Saturday, November 3, 2012

Set Your Heart at Rest

My dear sweet friend Lindsay (second from the left in the picture below - isn't she precious?) put this verse up the other day and it prompted me to read through 1 John 3 this morning.


"...we set our hearts at rest in His presence whenever our hearts condemn us. For God is greater than our hearts, and He knows everything." - 1 John 3:19b-20

Notice it does does not say if our hearts condemn us...it says whenever. I see this so often in my life and especially in my pursuit of a godly relationship. I spend so much time thinking about whoever my current "husband candidate" is...wondering about him and what he thinks about me.

My heart condemns me.

I convince myself that I will not be happy without him - or that I will never be enough for any man if I am not enough for him.

But praise God I can set my heart at rest in HIS presence.

I'm so grateful that He is greater than my silly, emotional heart.

I'm so grateful that I can step back and hear Him whisper, "you are enough."

"No man will love you like I love you."

"My grace is sufficient in your weakness."

The truth is, our hearts are going to condemn us. We are flawed, imperfect creatures.

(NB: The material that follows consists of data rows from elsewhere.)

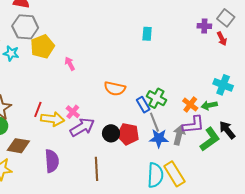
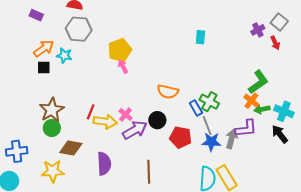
purple cross: (204, 26) -> (258, 30), turned -32
yellow pentagon: (42, 47) -> (120, 50), moved
cyan cross: (223, 85) -> (284, 111), moved
orange cross: (190, 105) -> (251, 101), moved
black circle: (111, 133) -> (157, 120), moved
green L-shape: (210, 139) -> (258, 82), moved

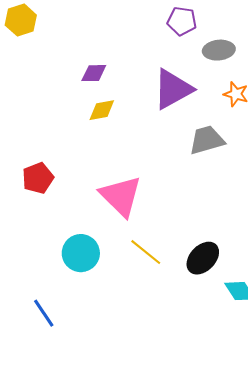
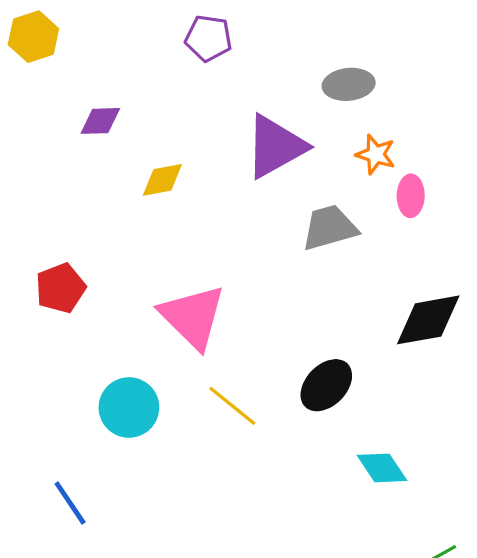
purple pentagon: (182, 21) -> (209, 38), moved
purple diamond: (94, 73) -> (100, 121), moved
black ellipse: (203, 258) -> (326, 385), moved

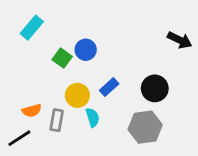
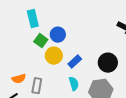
cyan rectangle: (32, 28) -> (33, 19), moved, turned -54
yellow circle: (77, 95) -> (54, 56), moved
cyan semicircle: (93, 117) -> (74, 84), moved

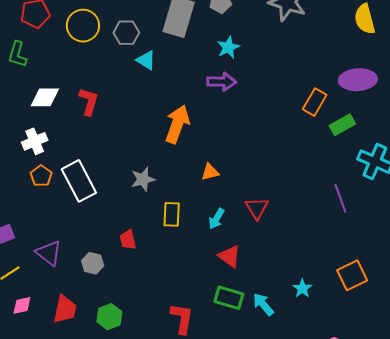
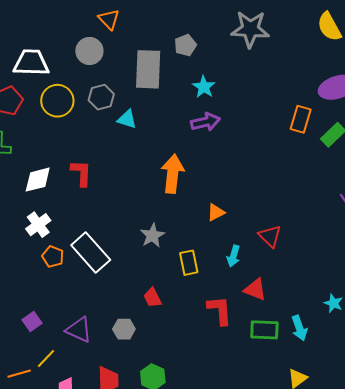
cyan arrow: (263, 304) -> (299, 328), turned -145
red L-shape: (182, 318) -> (220, 310), moved

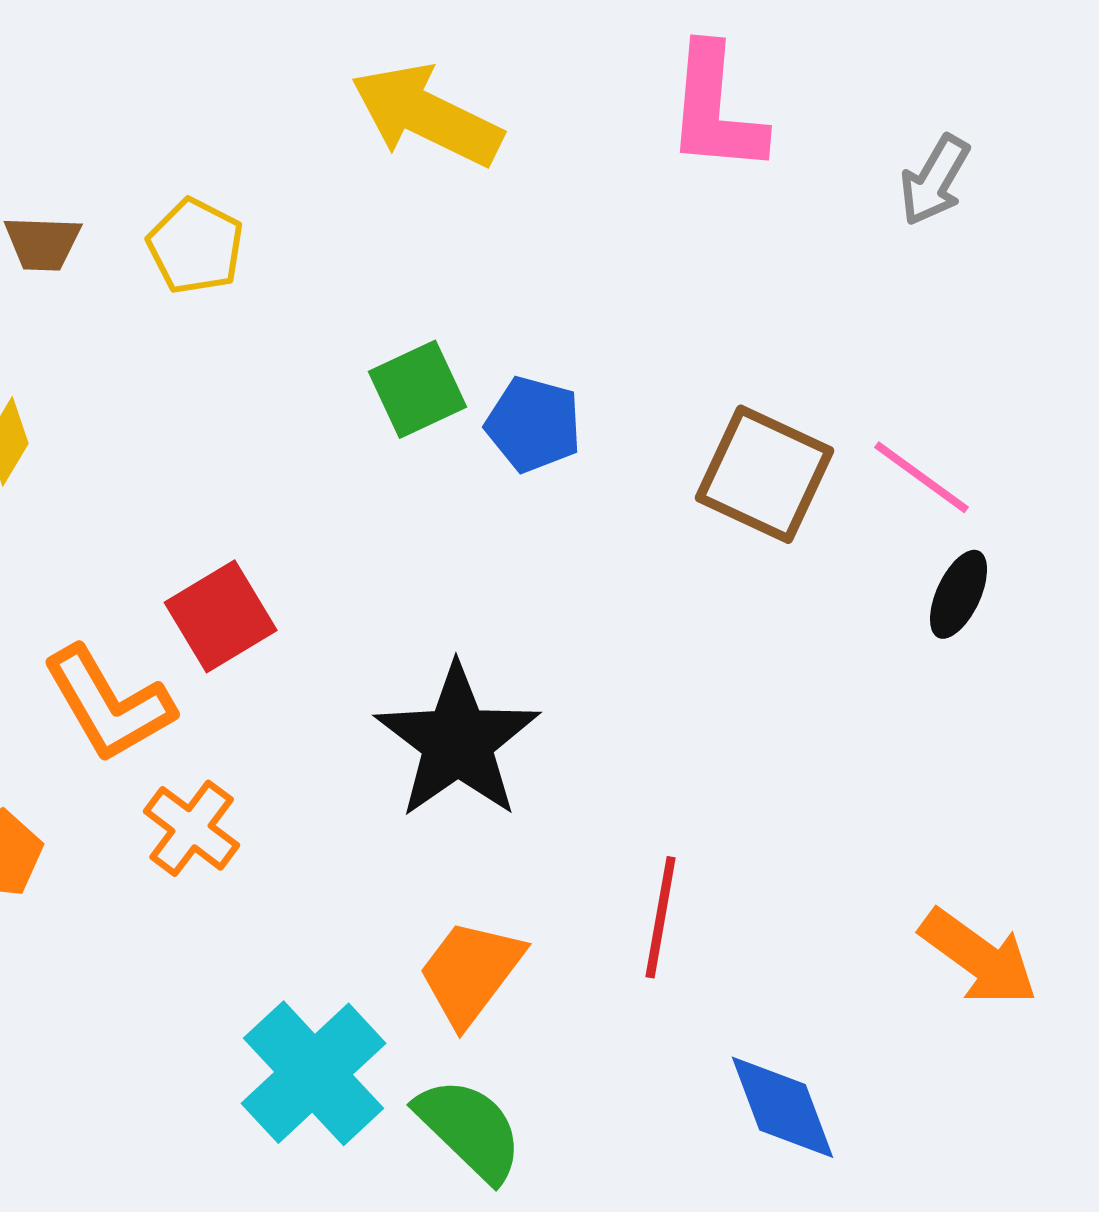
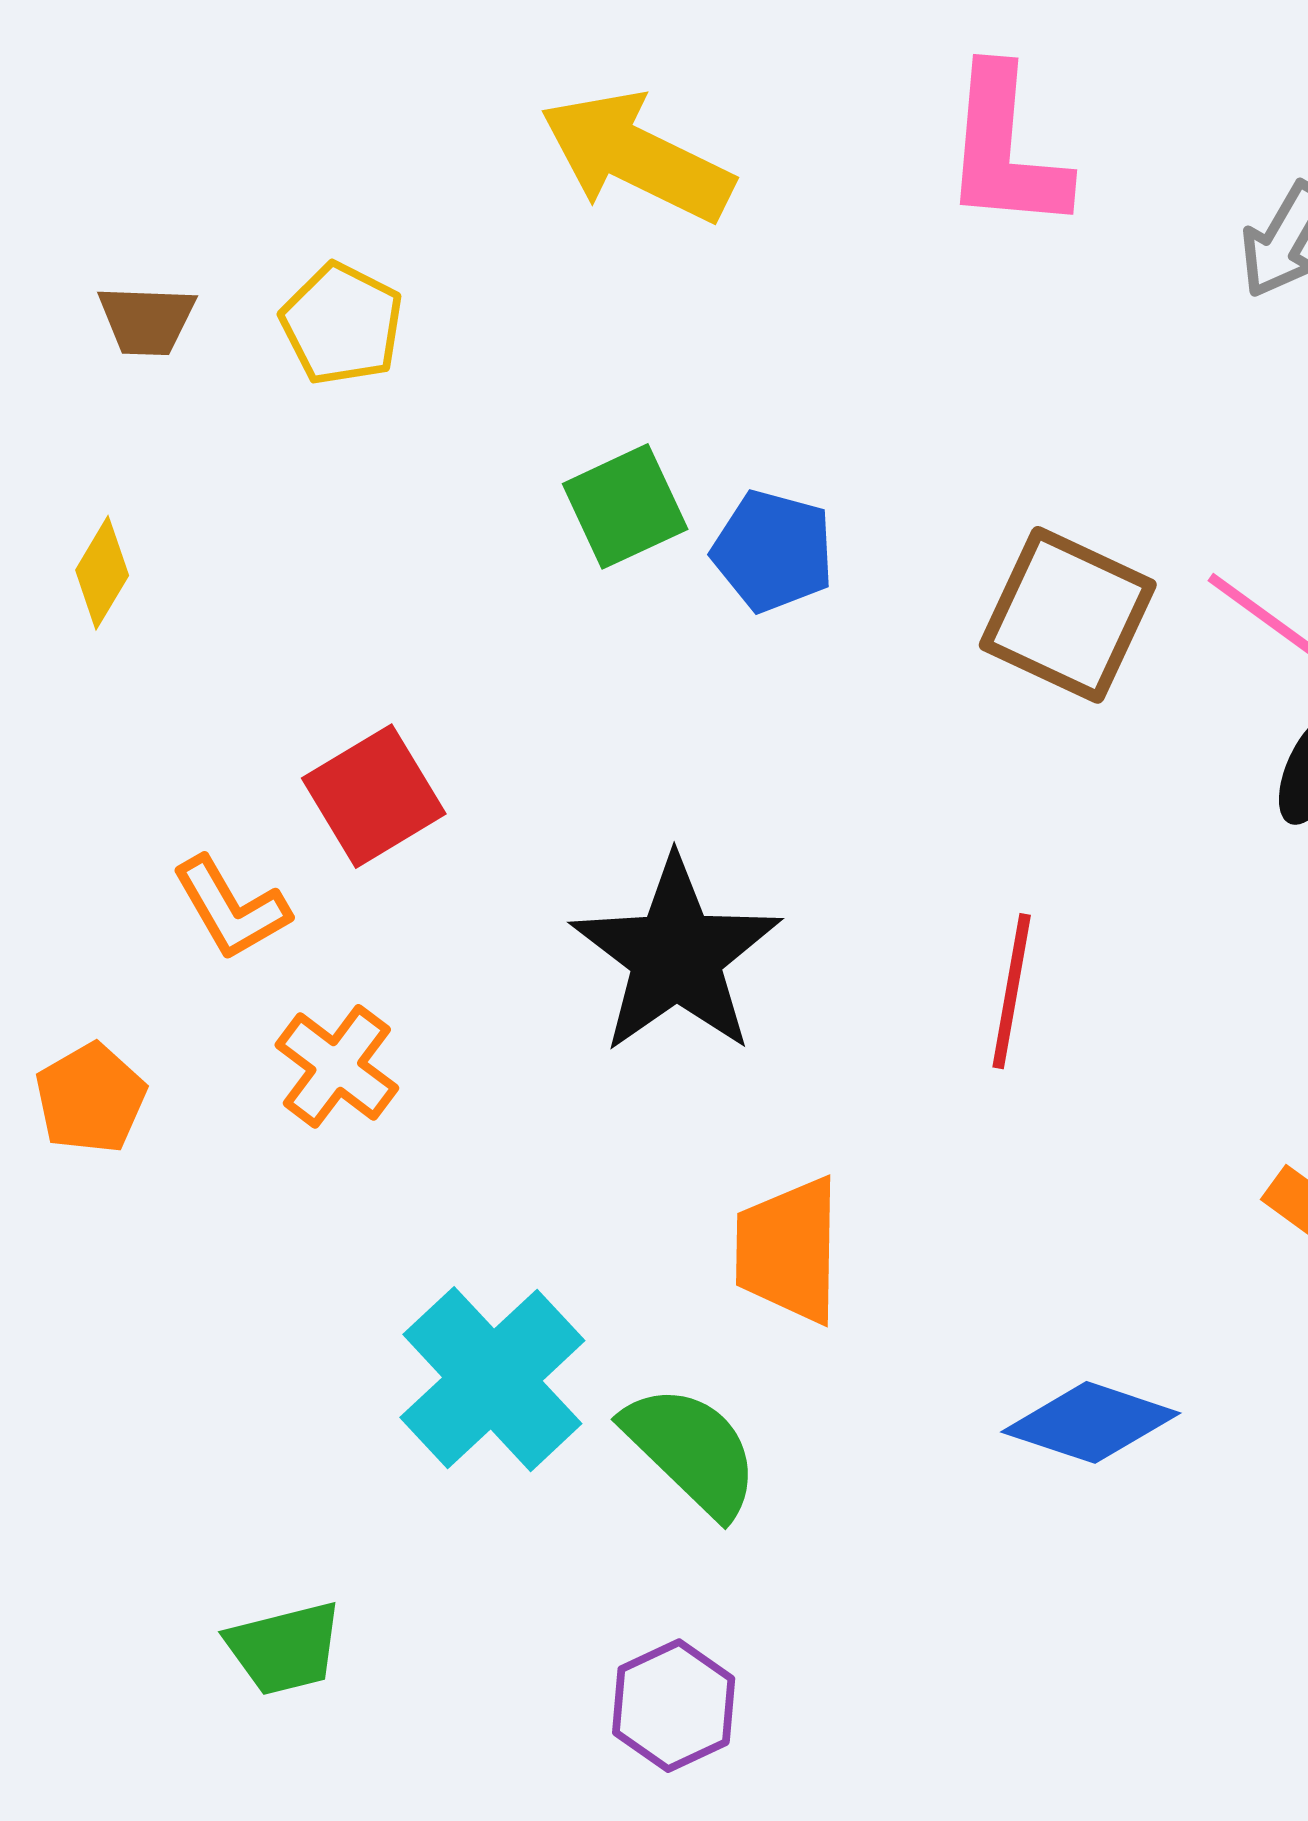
orange L-shape: (109, 704) -> (231, 908), size x0.7
red line: (661, 917) -> (1012, 991), moved
orange trapezoid: (471, 972) -> (788, 1250), moved, turned -36
blue diamond: (783, 1107) -> (1091, 1422), turned -51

When you feel irrational and emotional take a moment to speak truth over the lies that are filling your mind and heart. Rest in His presence. Praise Him for being greater than our hearts.

That's some truth I needed to hear today.

Friday, October 19, 2012

Too Comfortable.


I have lived by myself for a while now…and I'm pretty independent (hence the blog title). There are quite a few advantages to living alone. There really are! I have gotten used to being the only person at my place and sometimes I think I may be TOO comfortable. Do you know what I mean? Here are some examples:

  1. Sometimes I talk to Jesus out loud…while I'm washing dishes or driving. I have to stop myself from talking to Him out loud at Wal-mart or work. Crazy lady. Aisle four.
  2. Quite frequently I walk around my house partially dressed. I mean, it's true. It just happens. The other day someone knocked on my front door and I seriously forgot and almost answered it with my shirt off. Yikes. We've got to get that under control.
  3. I never close my bathroom door. We can all understand why this is a problem in other places.
  4. I have insomnia…and sometimes I wake up randomly in the middle of the night. I used to toss and turn and fight it and try to go back to sleep but at this point I just get up. I watch a movie…bake a cake…clean something. It's really creepy. I feel like my future husband/roommate would just be so confused if they came in the living room at 3am and saw me eating cereal and watching Gilmore Girls.
  5. I sing. Really really loud. There is also dancing involved. It's serious. I mean, Mary J Blige is just something that you've really got to belt at the top of your lungs. I don't know if everyone would appreciate these performances.
  6. Sometimes I leave dishes in my sink for days. That's awful isn't it? It's awful. I just hate to wash them. I put some soap and hot water in them and claim their "soaking." They're not. We all know they're not.
  7. I eat really weird meals sometimes. I'm a lot like a teenage boy living alone in that department. Breakfast for dinner? Yes! Sugar free chocolate candies in place of lunch? Okay.
  8. Most of the time when I try to do workout DVDs I end up laying on the floor and watching the people on the DVD work out. I just can't make it and no one can see me. No judgement.
  9. I yell sometimes. At people on TV. At bugs I find. At the sink when it won't drain properly or the A/C when it makes a weird noise. I know they don't hear me. I know this. But I yell at them like they are people.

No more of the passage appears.